Additional steps if encryption is required for bucket:

 - On source account, add external account to each encryption key used.
  IAM -> Encryption Keys -> Choose the right region -> Add External Account -> <dst_account>

 - On destination account, add another policy with following statements:
        {
            "Sid": "AllowUseOfTheKey",
            "Effect": "Allow",
            "Action": [
                "kms:Decrypt",
                "kms:GenerateDataKey*"
            ],
            "Resource": [
                "arn:aws:kms:<region>:<src_account>:key/<key_id>"
            ]
        }
 - add another statement to destination bucket in bucket policy:
        {
            "Sid": "Ensure config is encrypted on upload",
            "Effect": "Deny",
            "Principal": "*",
            "Action": "s3:PutObject",
            "Resource": "arn:aws:s3:::<dst_bucket>/*",
            "Condition": {
                "StringNotLike": {
                    "s3:x-amz-server-side-encryption-aws-kms-key-id": "arn:aws:kms:<region>:<src_account>:key/<key_id>"
                }
            }
        }
CLI:
 - add the created <sync_user> to CLI as a profile:
Note: the region needs to match the region of the KMS key used. (if any)
  aws configure --profile <sync_user>

Command:
If files inside the bucket requires server-side encryption:
  aws s3 cp s3://<src_bucket> s3://<dst_bucket> --recursive --sse aws:kms --sse-kms-key-id arn:aws:kms:<region>:<src_account>:key/<key_id> --profile=<aws-cli-sync-user-profile>

otherwise:
  aws s3 cp s3://<src_bucket> s3://<dst_bucket> --recursive --profile=<aws-cli-sync-user-profile>


Summary:
  This is a quite simple process and some online documents do a better job explaining the steps than I just did. 
  I did attach some of my own understanding for the steps to help you understand why each step is needed.
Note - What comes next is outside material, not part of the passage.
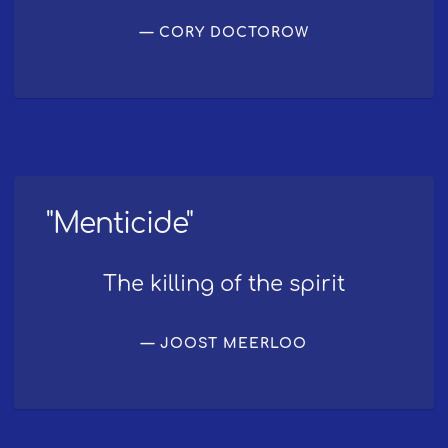
CORY DOCTOROW
"Menticide"
The killing of the spirit
JOOST MEERLOO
And the permissions I used are the absolutely minimum set of permissions to do such things. You can find templates that works with more permissions, but I feel it's not necessary to grant this user with more permissions than needed.
  I spent a lot of time dealing with the encryption permission issue, since it was nowhere documented, and the error is surfaced as another permission deny. Took me a long time to figure out what was causing the issue. So I really wish this helps if you run into similar issues.

Note: encryption is done on a per-file level, and can be heterogenous within a single bucket. If you run into permission error with "GetObject" action, double check the file that's causing the issue to see if it has encryption enabled.